Случалось, мы продолжали работать за едой на столе, заваленном копирками, скрепками, лентами я бумагой.
Борис то стучал на каменевской машинке, то начинал делать наброски на русском языке, склоняясь над столом и обильно поливая его потом. Затем читал написанное мне, сразу переводя с русского. Часто приходилось уточнять и переспрашивать, так как ближе к вечеру речь Бориса становилась все более и более бессвязной от выпитого вика. Иногда он разговаривал сам с собою, по-русски, бормотал какие-то имена, даты.
После обеда мы обычно отдыхали часа два, но я не мог заснуть от выпитого кофе и потому занимался просмотром «банка данных». Меня поражало, как мало существует точной детальной информации о Берии. Даже наиболее скрупулезные современные историки упоминали его имя время от времени, как бы случайно, и мало давали сведений о нем. Пятнадцать лет его жизни с 1938 по 1953 год были темными пятнами для нас. Имелась одна-единственная фотография Берии: лысеющий, в пенсне, холодный, бесстрастный, похожий на какого-нибудь банкира или содержателя отеля.

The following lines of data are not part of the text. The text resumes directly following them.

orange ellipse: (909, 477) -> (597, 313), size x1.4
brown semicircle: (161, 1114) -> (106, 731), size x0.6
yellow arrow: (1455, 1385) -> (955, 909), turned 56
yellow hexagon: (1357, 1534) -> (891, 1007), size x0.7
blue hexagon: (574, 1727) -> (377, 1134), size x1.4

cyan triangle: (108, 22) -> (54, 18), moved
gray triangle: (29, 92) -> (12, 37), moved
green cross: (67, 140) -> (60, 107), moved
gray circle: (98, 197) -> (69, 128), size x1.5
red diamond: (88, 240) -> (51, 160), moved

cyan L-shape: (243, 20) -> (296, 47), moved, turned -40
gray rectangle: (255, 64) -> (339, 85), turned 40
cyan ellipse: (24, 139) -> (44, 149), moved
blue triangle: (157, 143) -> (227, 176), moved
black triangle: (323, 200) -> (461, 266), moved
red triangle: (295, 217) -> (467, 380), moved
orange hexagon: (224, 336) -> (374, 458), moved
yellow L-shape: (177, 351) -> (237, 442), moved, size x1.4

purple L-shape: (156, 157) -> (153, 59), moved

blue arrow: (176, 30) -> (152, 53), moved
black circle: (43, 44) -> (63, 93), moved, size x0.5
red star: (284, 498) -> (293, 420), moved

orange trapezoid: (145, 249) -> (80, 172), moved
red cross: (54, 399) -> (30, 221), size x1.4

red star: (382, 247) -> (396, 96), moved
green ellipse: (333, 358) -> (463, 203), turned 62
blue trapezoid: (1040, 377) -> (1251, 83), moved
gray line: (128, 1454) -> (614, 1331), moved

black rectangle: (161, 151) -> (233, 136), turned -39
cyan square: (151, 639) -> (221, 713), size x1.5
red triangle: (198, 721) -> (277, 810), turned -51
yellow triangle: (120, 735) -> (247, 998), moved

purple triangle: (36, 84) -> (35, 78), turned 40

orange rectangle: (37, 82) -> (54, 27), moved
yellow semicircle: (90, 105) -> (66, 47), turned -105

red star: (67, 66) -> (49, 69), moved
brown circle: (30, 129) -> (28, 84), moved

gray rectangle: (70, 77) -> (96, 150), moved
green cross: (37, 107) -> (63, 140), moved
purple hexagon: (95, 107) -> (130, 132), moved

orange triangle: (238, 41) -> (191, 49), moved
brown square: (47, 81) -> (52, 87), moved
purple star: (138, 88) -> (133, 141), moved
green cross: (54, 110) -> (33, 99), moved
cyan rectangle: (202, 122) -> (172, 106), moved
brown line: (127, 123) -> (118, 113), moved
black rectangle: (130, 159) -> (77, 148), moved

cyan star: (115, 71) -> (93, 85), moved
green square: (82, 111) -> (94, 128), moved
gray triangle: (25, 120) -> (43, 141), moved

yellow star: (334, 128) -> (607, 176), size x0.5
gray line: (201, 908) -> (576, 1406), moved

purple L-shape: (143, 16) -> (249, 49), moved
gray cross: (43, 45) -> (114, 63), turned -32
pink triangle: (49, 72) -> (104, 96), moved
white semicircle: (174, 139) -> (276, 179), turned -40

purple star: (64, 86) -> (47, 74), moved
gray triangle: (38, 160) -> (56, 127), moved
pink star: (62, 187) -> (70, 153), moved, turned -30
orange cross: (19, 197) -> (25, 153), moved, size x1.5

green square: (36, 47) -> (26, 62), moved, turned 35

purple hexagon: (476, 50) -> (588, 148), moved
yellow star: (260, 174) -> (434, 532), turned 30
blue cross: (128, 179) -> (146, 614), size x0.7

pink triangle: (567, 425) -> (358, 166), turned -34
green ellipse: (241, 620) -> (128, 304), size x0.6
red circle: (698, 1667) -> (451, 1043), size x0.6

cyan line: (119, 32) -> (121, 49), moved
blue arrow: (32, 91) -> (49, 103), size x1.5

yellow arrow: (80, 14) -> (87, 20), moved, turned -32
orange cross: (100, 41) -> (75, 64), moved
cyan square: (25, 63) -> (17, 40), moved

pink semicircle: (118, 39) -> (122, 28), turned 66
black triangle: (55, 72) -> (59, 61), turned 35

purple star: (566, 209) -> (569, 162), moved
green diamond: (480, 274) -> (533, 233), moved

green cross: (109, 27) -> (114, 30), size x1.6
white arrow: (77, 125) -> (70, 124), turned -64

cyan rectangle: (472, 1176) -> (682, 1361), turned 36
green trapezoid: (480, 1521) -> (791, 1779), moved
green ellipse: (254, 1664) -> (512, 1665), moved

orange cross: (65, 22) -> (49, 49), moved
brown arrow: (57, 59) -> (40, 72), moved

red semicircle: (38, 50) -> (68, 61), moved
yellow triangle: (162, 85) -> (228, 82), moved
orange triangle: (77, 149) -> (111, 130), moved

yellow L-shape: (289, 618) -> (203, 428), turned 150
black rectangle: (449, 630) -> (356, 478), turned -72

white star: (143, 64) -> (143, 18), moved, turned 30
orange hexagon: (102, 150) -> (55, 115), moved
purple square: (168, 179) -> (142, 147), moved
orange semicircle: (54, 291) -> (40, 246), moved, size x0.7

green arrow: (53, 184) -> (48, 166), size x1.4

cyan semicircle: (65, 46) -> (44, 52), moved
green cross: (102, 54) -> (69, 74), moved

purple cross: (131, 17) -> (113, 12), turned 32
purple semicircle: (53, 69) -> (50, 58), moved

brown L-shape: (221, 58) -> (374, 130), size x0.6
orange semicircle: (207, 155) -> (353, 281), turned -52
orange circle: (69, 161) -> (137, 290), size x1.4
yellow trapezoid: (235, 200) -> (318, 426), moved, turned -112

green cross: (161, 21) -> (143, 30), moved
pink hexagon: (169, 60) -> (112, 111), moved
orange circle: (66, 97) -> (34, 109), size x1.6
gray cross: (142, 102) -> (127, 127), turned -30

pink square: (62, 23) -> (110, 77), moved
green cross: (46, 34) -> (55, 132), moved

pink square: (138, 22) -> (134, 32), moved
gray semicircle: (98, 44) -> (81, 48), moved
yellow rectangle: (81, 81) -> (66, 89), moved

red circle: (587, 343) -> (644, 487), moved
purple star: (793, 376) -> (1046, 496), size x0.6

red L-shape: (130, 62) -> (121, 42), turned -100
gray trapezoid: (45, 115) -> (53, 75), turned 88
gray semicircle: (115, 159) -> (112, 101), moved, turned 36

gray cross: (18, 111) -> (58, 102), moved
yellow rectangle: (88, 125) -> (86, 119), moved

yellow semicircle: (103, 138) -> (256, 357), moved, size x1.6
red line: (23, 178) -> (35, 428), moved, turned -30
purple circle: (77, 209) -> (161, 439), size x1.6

Кроме мемуаров Хрущева, стоящих особняком, я нашел лишь две работы, содержащие факты личного свойства: «Двадцать писем к другу» Светланы Аллилуевой и «Беседы со Сталиным» югославского коммуниста-ренегата Миловена Джиласа. В обеих книгах глаза Берии описывались как «мутные». «Образец искусного придворного», — писала о нем Светлана. «Воплощение восточной хитрости и лицемерия… Его лицо, отвратительное в обычное время, теперь (у гроба Сталина) было перекошено игрой страстей — амбиционизм, жестокость, хитрость и жажда власти». Джилас, возможно, более объективный в своих воспоминаниях, описывал Берию на кремлевском обеде в 1947 г. как «воплощение вульгарности с грубым языком». Берия уставился на Джиласа «своими мутными зелеными глазами». Но наиболее откровенно черты характера Берии описаны Хрущевым, в том числе склонность к пьянству, к женщинам и молодым девочкам. Несмотря на уверенность Бориса в подлинности книги Хрущева, мы решили использовать ее с осторожностью. Хрущев подтверждал «надменность» и «самоуверенность» Берии: «Он был искушен в грязи и предательстве… волк в овечьей шкуре, который снискал доверие Сталина и добился высокого положения обманом и подлостью». Хотя Хрущев в своей книге и пытается возложить всю вину на Сталина и Берию — «злой гений» Берии у него получается обычным мошенником: в нем нет ни размаха Медичи, ни интеллектуальной утонченности Макиавелли или Саванаролы. Берия сказывается безликим интриганом за высоким бастионом Советской власти.